--- DATASET ENTRIES ---
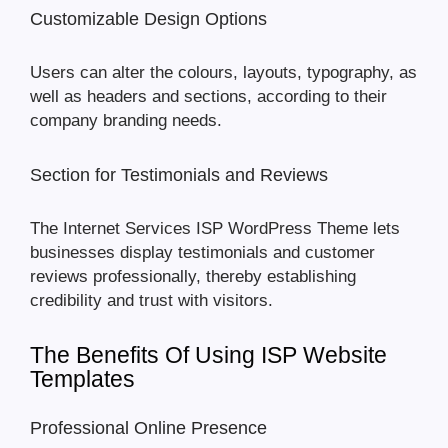
Customizable Design Options
Users can alter the colours, layouts, typography, as
well as headers and sections, according to their
company branding needs.
Section for Testimonials and Reviews
The Internet Services ISP WordPress Theme lets
businesses display testimonials and customer
reviews professionally, thereby establishing
credibility and trust with visitors.
The Benefits Of Using ISP Website
Templates
Professional Online Presence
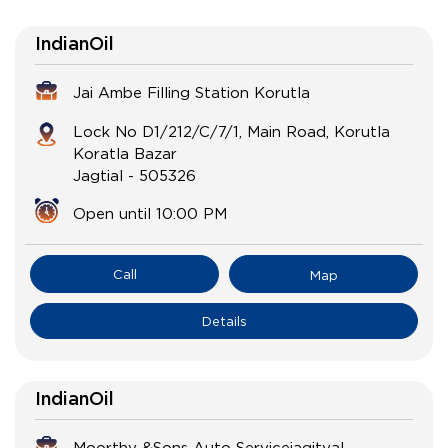
IndianOil
Jai Ambe Filling Station Korutla
Lock No D1/212/C/7/1, Main Road, Korutla
Koratla Bazar
Jagtial
-
505326
Open until 10:00 PM
Call
Map
Details
IndianOil
Moorthy &Sons Auto Servicejagityal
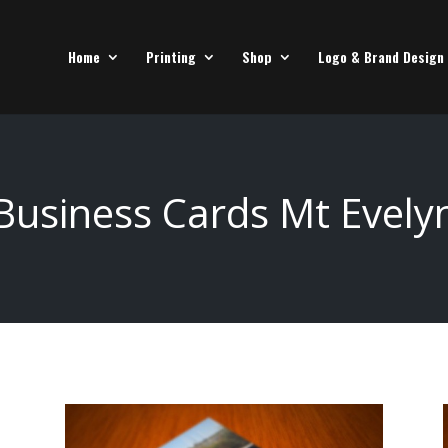
Home
Printing
Shop
Logo & Brand Design
Business Cards Mt Evely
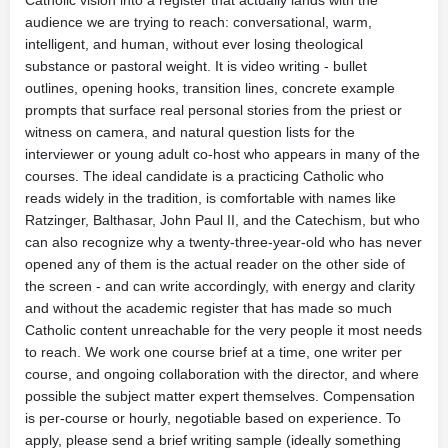
Catholic vision into a register that actually lands with the
audience we are trying to reach: conversational, warm,
intelligent, and human, without ever losing theological
substance or pastoral weight. It is video writing - bullet
outlines, opening hooks, transition lines, concrete example
prompts that surface real personal stories from the priest or
witness on camera, and natural question lists for the
interviewer or young adult co-host who appears in many of the
courses. The ideal candidate is a practicing Catholic who
reads widely in the tradition, is comfortable with names like
Ratzinger, Balthasar, John Paul II, and the Catechism, but who
can also recognize why a twenty-three-year-old who has never
opened any of them is the actual reader on the other side of
the screen - and can write accordingly, with energy and clarity
and without the academic register that has made so much
Catholic content unreachable for the very people it most needs
to reach. We work one course brief at a time, one writer per
course, and ongoing collaboration with the director, and where
possible the subject matter expert themselves. Compensation
is per-course or hourly, negotiable based on experience. To
apply, please send a brief writing sample (ideally something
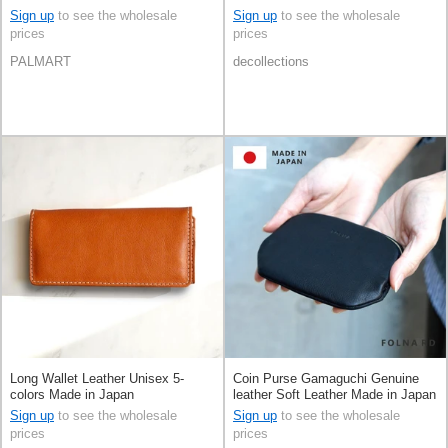
Sign up
to see the wholesale
Sign up
to see the wholesale
prices
prices
PALMART
decollections
Long Wallet Leather Unisex 5-
Coin Purse Gamaguchi Genuine
colors Made in Japan
leather Soft Leather Made in Japan
Sign up
to see the wholesale
Sign up
to see the wholesale
prices
prices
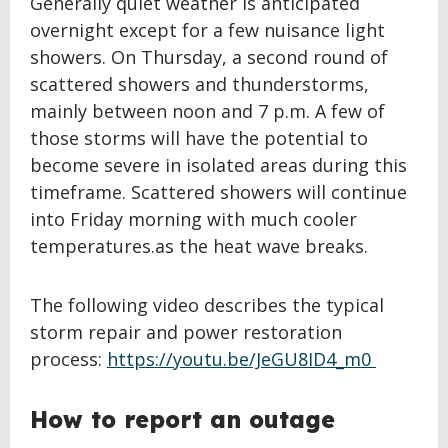
Generally quiet weather is anticipated
overnight except for a few nuisance light
showers. On Thursday, a second round of
scattered showers and thunderstorms,
mainly between noon and 7 p.m. A few of
those storms will have the potential to
become severe in isolated areas during this
timeframe. Scattered showers will continue
into Friday morning with much cooler
temperatures.as the heat wave breaks.
The following video describes the typical
storm repair and power restoration
process:
https://youtu.be/JeGU8ID4_m0
How to report an outage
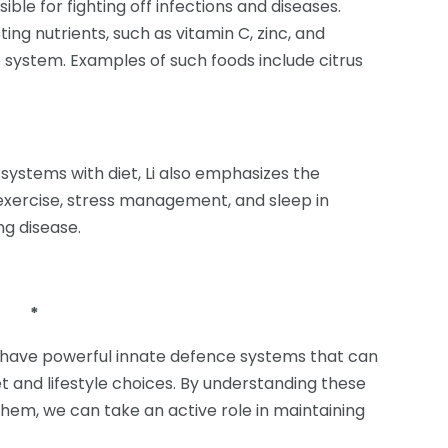
le for fighting off infections and diseases.
ng nutrients, such as vitamin C, zinc, and
 system. Examples of such foods include citrus
systems with diet, Li also emphasizes the
 exercise, stress management, and sleep in
g disease.
*
s have powerful innate defence systems that can
 and lifestyle choices. By understanding these
em, we can take an active role in maintaining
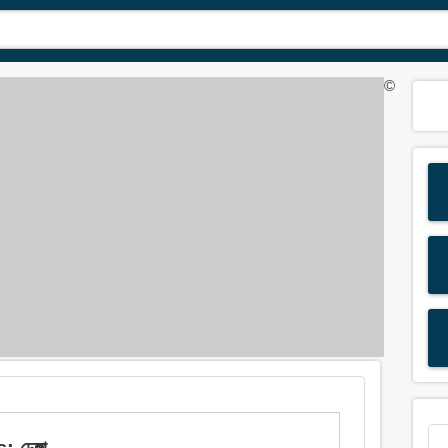
©
ঢেঙ্গা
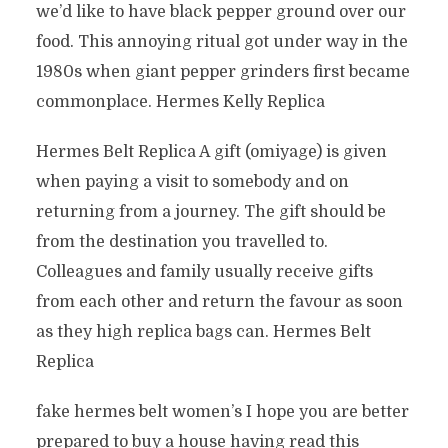
we’d like to have black pepper ground over our
food. This annoying ritual got under way in the
1980s when giant pepper grinders first became
commonplace. Hermes Kelly Replica
Hermes Belt Replica A gift (omiyage) is given
when paying a visit to somebody and on
returning from a journey. The gift should be
from the destination you travelled to.
Colleagues and family usually receive gifts
from each other and return the favour as soon
as they high replica bags can. Hermes Belt
Replica
fake hermes belt women’s I hope you are better
prepared to buy a house having read this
---
_TASK DESCRIPTION_
Every record is to be restated word for word, with the pictures left out.

_RESULT_
Customizable Design Options
Users can alter the colours, layouts, typography, as
well as headers and sections, according to their
company branding needs.
Section for Testimonials and Reviews
The Internet Services ISP WordPress Theme lets
businesses display testimonials and customer
reviews professionally, thereby establishing
credibility and trust with visitors.
The Benefits Of Using ISP Website
Templates
Professional Online Presence
IndianOil
Jai Ambe Filling Station Korutla
Lock No D1/212/C/7/1, Main Road, Korutla
Koratla Bazar
Jagtial
-
505326
Open until 10:00 PM
Call
Map
Details
IndianOil
Moorthy &Sons Auto Servicejagityal
Home
Printing
Shop
Logo & Brand Design
Business Cards Mt Evely
Catholic vision into a register that actually lands with the
audience we are trying to reach: conversational, warm,
intelligent, and human, without ever losing theological
substance or pastoral weight. It is video writing - bullet
outlines, opening hooks, transition lines, concrete example
prompts that surface real personal stories from the priest or
witness on camera, and natural question lists for the
interviewer or young adult co-host who appears in many of the
courses. The ideal candidate is a practicing Catholic who
reads widely in the tradition, is comfortable with names like
Ratzinger, Balthasar, John Paul II, and the Catechism, but who
can also recognize why a twenty-three-year-old who has never
opened any of them is the actual reader on the other side of
the screen - and can write accordingly, with energy and clarity
and without the academic register that has made so much
Catholic content unreachable for the very people it most needs
to reach. We work one course brief at a time, one writer per
course, and ongoing collaboration with the director, and where
possible the subject matter expert themselves. Compensation
is per-course or hourly, negotiable based on experience. To
apply, please send a brief writing sample (ideally something
Sign up
to see the wholesale
Sign up
to see the wholesale
prices
prices
PALMART
decollections
Long Wallet Leather Unisex 5-
Coin Purse Gamaguchi Genuine
colors Made in Japan
leather Soft Leather Made in Japan
Sign up
to see the wholesale
Sign up
to see the wholesale
prices
prices
Generally quiet weather is anticipated
overnight except for a few nuisance light
showers. On Thursday, a second round of
scattered showers and thunderstorms,
mainly between noon and 7 p.m. A few of
those storms will have the potential to
become severe in isolated areas during this
timeframe. Scattered showers will continue
into Friday morning with much cooler
temperatures.as the heat wave breaks.
The following video describes the typical
storm repair and power restoration
process:
https://youtu.be/JeGU8ID4_m0
How to report an outage
le for fighting off infections and diseases.
ng nutrients, such as vitamin C, zinc, and
 system. Examples of such foods include citrus
systems with diet, Li also emphasizes the
 exercise, stress management, and sleep in
g disease.
*
s have powerful innate defence systems that can
 and lifestyle choices. By understanding these
em, we can take an active role in maintaining
©
ঢেঙ্গা
we’d like to have black pepper ground over our
food. This annoying ritual got under way in the
1980s when giant pepper grinders first became
commonplace. Hermes Kelly Replica
Hermes Belt Replica A gift (omiyage) is given
when paying a visit to somebody and on
returning from a journey. The gift should be
from the destination you travelled to.
Colleagues and family usually receive gifts
from each other and return the favour as soon
as they high replica bags can. Hermes Belt
Replica
fake hermes belt women’s I hope you are better
prepared to buy a house having read this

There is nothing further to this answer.